"On est en train d'attaquer nos économies, c'était pas le but", regrette Alain Mathieu, propriétaire d'un studio dans une résidence de tourisme à Puteaux (Hauts-de-Seine), gérée par le groupe Réside Études.
Ce retraité avait contracté un crédit pour l'achat de son bien, convaincu par la perspective d'un investissement "tranquille". Une façon de se constituer "un pécule pour l'avenir", et d'aider financièrement sa fille handicapée. Dans ces locations destinées à un usage touristique, le paiement des loyers est garanti par le groupe exploitant.
En mars, il reçoit un loyer correspondant au premier trimestre d'exploitation de la résidence, ouverte en décembre 2019. Depuis, plus rien.

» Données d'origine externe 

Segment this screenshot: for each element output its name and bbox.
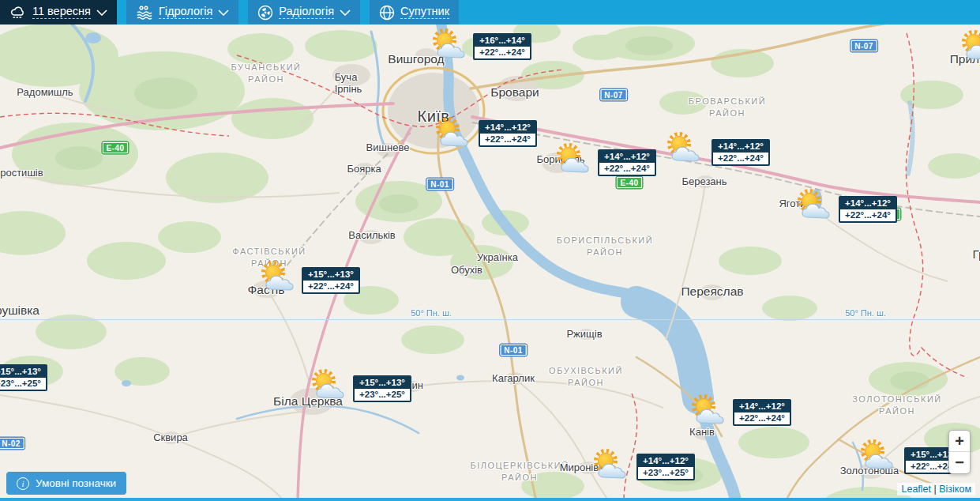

Réside Études, qui n'a pas donné suite aux sollicitations de l'AFP, a justifié la suspension des loyers par l'incidence de la crise sanitaire et économique, dans un courrier adressé aux copropriétaires. Le groupe y affirme avoir subi une diminution de 45% de ses recettes d'hébergement par rapport à l'année précédente.
Alain Mathieu, qui estime avoir déjà perdu 6.000 euros, a pu négocier avec sa banque un report du remboursement de son prêt jusqu'au deuxième trimestre 2021 mais doit tout de même payer les intérêts, environ 300 euros par mois. Et il n'est pas certain que l'activité de sa résidence, qui dépend largement du tourisme d'affaires, aura repris l'année prochaine.
Avec d'autres investisseurs, Alain Mathieu a entrepris une action collective contre Réside Études. "Les propriétaires deviennent une variable d'ajustement de leurs difficultés financières", s'alarme leur avocat, Jacques Gobert. "Juridiquement, les loyers doivent être payés malgré le Covid" ajoute-t-il.
Après l'échec de négociations avec Réside Études, l'avocat marseillais, qui dit représenter plus de 4000 propriétaires contre plusieurs groupes de résidence de tourisme, s'affirme prêt à lancer une procédure judiciaire contre le groupe.
"Confiance détruite"
Avec une trentaine de copropriétaires d'une résidence Pierre et Vacances de Val Thorens, Laurent (prénom modifié) a aussi lancé une action collective, encore en phase de conciliation. Lui a perçu des loyers, mais amputés des périodes de confinement. Soit plus de 6.000 euros de manque à gagner. "Sans doute plus", soupire-t-il, alors que sa résidence est, pour l'heure, toujours fermée au public.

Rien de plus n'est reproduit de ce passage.